AIM OF THE EXERCISE:
Give the number of lines in the data below that contain "halign", with no other words.

*** INFORMATION SUPPLIED Section Begins ***

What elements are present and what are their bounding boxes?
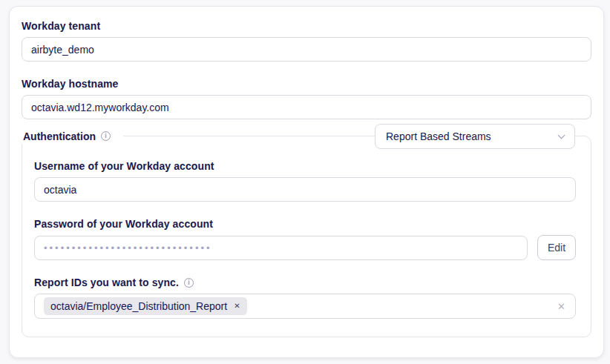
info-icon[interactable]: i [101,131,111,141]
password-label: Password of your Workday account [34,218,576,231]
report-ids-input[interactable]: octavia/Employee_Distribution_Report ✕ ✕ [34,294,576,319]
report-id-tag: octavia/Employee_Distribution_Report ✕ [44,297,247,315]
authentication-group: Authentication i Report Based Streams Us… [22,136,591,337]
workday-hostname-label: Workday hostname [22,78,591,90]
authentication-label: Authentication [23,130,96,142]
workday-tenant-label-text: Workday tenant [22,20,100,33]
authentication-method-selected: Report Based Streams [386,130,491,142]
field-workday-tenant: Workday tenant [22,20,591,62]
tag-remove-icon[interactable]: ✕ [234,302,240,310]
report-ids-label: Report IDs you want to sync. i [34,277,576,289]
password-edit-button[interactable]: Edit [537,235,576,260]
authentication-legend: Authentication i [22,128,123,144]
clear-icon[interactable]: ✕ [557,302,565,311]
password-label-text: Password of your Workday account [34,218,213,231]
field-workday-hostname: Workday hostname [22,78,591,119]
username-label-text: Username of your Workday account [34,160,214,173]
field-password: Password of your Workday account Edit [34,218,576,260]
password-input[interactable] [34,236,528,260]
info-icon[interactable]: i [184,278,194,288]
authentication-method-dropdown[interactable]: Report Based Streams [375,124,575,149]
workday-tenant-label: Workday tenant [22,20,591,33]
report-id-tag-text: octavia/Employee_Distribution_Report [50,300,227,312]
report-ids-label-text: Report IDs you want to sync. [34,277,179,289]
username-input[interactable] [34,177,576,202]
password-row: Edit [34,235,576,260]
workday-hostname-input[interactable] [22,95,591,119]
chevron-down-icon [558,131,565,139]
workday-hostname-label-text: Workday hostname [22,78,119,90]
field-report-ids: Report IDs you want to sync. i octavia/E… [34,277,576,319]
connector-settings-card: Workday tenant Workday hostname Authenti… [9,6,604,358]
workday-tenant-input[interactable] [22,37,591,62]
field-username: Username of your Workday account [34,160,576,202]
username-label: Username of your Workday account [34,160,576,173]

*** INFORMATION SUPPLIED Section Ends ***
*** INFORMATION SUPPLIED Section Begins ***

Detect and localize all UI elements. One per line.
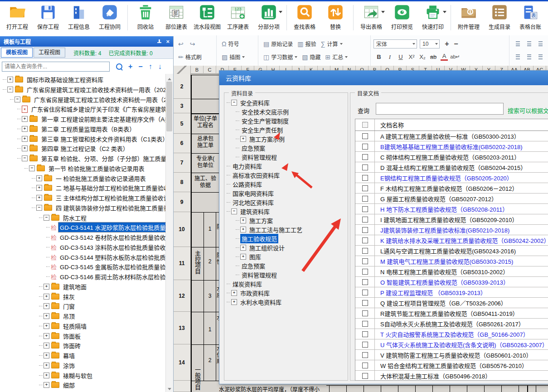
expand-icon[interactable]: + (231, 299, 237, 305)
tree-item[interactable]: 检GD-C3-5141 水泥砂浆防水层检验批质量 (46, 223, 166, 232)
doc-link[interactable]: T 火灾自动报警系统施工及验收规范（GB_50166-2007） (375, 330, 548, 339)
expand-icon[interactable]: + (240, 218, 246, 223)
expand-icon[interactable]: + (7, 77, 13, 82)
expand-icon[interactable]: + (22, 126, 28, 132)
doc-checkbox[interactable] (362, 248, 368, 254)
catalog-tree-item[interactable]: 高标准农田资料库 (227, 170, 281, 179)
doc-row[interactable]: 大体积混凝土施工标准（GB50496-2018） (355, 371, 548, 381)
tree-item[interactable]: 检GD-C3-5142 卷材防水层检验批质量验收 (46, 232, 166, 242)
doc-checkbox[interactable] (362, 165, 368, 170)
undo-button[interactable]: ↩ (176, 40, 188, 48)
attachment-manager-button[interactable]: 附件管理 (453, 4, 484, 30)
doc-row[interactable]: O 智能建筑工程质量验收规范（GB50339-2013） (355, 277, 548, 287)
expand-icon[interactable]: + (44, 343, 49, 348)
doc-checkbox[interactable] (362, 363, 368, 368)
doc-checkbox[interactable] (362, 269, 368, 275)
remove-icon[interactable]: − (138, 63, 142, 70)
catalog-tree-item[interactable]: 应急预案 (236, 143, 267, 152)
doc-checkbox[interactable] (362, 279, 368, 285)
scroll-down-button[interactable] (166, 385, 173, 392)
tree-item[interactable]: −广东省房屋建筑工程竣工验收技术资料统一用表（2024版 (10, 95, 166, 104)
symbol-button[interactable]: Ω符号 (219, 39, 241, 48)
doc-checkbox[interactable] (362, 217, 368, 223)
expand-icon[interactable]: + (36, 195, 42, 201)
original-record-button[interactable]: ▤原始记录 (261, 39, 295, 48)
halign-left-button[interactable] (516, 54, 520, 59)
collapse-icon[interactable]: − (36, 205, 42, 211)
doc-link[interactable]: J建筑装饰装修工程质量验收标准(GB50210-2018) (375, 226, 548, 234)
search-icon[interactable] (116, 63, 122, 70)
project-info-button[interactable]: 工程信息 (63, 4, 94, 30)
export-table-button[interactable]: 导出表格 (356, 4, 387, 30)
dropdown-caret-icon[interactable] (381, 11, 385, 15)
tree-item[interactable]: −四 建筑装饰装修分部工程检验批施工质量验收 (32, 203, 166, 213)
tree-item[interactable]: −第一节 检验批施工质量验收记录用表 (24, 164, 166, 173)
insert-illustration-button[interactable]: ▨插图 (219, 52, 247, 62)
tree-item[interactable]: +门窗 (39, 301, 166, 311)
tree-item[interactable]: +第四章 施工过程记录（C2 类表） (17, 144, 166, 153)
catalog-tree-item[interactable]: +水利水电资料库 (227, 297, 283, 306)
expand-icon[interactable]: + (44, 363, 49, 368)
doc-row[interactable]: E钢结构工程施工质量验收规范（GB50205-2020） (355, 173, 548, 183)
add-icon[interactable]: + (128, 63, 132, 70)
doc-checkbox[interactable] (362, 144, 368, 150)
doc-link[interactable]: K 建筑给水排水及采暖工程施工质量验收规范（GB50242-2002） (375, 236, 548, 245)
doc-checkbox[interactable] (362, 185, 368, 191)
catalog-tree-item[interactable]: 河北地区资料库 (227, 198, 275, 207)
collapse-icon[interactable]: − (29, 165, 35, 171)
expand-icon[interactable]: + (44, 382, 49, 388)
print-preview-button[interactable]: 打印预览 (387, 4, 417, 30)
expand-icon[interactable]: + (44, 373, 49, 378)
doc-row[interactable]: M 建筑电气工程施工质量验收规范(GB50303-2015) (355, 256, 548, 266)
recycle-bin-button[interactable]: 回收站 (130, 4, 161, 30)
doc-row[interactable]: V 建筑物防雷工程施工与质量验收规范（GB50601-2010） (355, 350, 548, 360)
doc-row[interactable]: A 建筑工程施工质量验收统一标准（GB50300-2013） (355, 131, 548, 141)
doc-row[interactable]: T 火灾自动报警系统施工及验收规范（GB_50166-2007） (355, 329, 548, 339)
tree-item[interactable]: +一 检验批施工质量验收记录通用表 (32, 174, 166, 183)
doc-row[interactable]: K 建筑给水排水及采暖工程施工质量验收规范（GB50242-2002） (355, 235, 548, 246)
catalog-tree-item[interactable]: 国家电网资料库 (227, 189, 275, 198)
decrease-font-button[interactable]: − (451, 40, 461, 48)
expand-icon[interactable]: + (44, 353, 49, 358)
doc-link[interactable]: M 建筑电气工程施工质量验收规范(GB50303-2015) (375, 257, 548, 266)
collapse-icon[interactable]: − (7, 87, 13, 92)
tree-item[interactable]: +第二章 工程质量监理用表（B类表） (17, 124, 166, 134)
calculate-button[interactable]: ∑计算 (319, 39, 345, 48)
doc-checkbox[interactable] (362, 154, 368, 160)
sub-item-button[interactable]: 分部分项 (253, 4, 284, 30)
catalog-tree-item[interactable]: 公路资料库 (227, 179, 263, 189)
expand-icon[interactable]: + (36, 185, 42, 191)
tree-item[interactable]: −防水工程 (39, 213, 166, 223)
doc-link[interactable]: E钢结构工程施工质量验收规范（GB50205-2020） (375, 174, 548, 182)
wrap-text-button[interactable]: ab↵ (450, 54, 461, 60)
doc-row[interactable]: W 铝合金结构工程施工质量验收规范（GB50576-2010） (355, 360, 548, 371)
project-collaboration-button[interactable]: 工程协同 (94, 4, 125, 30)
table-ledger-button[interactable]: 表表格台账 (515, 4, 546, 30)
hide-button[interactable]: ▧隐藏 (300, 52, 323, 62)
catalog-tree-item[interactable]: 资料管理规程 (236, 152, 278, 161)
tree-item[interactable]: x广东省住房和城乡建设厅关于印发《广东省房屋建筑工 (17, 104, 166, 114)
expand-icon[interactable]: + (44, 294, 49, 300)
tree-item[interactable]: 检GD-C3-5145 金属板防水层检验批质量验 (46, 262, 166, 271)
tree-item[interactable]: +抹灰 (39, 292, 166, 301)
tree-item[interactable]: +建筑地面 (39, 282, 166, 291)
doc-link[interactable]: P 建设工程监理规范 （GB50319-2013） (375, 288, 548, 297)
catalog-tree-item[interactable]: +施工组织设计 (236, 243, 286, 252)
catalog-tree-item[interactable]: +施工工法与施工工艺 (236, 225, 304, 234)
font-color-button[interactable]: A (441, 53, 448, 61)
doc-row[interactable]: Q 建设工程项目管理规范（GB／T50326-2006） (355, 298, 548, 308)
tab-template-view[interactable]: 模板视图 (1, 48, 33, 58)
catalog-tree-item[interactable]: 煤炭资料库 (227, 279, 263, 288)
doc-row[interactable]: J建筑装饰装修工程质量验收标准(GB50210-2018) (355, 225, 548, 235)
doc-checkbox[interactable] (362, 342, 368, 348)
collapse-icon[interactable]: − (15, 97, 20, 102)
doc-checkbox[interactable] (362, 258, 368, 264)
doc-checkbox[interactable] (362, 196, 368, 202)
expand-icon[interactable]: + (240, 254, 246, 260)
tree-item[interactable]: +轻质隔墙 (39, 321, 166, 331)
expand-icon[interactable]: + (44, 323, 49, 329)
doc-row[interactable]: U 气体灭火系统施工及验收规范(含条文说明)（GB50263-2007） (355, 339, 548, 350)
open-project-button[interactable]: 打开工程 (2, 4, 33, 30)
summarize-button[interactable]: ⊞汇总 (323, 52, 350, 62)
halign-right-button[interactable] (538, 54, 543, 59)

*** INFORMATION SUPPLIED Section Ends ***

EXPECTED ANSWER:
2